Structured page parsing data

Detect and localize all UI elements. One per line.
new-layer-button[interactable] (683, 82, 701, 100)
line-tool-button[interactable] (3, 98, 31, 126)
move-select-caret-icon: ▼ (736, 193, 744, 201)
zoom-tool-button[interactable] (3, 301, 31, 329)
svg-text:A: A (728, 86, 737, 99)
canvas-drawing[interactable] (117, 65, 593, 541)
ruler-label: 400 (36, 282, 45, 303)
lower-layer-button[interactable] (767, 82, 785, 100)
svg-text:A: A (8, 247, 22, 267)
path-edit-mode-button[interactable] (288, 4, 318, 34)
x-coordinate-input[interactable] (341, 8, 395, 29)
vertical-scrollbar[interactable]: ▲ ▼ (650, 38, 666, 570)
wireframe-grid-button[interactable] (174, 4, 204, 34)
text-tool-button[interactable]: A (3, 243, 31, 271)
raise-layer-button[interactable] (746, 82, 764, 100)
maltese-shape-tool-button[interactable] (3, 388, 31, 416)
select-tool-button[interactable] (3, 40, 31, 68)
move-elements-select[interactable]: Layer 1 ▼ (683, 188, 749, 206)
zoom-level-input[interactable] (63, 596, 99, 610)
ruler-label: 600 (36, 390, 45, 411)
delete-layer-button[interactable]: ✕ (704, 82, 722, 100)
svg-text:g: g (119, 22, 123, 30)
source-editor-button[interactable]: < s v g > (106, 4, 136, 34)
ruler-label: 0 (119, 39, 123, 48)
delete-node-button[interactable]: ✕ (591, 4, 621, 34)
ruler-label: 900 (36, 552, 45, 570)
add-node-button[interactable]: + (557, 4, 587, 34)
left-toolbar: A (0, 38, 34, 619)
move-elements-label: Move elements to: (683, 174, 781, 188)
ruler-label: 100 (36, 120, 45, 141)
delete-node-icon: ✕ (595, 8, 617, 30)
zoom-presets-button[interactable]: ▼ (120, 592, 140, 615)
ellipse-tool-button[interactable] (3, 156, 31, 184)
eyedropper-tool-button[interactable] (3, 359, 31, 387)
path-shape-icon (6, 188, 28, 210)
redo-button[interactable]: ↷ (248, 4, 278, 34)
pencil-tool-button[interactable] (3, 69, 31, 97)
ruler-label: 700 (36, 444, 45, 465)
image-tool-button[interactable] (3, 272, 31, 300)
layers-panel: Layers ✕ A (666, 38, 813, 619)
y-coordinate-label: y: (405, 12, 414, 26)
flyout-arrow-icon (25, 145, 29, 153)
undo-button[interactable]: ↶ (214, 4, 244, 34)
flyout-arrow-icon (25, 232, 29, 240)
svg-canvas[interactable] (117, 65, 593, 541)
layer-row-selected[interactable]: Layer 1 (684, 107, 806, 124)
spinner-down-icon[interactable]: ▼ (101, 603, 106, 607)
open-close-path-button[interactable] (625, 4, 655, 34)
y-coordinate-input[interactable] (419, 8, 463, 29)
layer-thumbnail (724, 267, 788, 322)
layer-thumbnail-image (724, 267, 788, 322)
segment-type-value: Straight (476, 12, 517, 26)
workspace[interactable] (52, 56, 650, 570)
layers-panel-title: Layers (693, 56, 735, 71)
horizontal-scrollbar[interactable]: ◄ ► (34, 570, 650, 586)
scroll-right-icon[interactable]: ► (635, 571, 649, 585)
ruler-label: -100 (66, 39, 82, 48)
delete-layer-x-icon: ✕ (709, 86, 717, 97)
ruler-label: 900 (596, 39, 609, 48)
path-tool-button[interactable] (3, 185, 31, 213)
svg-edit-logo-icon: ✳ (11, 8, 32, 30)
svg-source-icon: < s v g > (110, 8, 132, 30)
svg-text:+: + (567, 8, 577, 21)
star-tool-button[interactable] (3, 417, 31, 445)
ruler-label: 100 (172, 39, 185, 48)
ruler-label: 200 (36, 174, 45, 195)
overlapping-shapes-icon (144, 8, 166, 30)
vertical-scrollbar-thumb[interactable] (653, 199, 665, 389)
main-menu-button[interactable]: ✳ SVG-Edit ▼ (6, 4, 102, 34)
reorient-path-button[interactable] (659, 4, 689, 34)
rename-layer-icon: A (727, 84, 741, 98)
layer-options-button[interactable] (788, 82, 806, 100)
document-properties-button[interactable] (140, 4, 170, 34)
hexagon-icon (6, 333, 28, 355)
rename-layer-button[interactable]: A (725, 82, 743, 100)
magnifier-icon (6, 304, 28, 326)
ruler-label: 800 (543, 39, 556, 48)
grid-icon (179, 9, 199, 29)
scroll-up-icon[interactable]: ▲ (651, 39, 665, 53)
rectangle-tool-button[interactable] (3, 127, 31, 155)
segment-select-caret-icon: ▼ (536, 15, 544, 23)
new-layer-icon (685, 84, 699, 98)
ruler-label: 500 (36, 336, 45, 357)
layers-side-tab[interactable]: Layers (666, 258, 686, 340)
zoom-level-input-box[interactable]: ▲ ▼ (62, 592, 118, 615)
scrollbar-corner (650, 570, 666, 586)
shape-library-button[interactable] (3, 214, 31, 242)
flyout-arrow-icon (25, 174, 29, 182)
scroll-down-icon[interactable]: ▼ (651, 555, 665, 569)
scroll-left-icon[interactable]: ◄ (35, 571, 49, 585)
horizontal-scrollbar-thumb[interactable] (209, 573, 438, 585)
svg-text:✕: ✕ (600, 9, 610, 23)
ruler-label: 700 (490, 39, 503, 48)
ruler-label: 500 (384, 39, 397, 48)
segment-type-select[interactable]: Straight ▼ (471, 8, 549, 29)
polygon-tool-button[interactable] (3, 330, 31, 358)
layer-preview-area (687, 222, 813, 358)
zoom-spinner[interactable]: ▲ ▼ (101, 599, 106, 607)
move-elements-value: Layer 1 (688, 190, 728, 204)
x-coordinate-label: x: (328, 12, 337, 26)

## [What is expected]
Looking through the records, copy out every line in which the word "Straight" is found.

## [Result for this exercise]
segment-type-value: Straight (476, 12, 517, 26)
segment-type-select[interactable]: Straight ▼ (471, 8, 549, 29)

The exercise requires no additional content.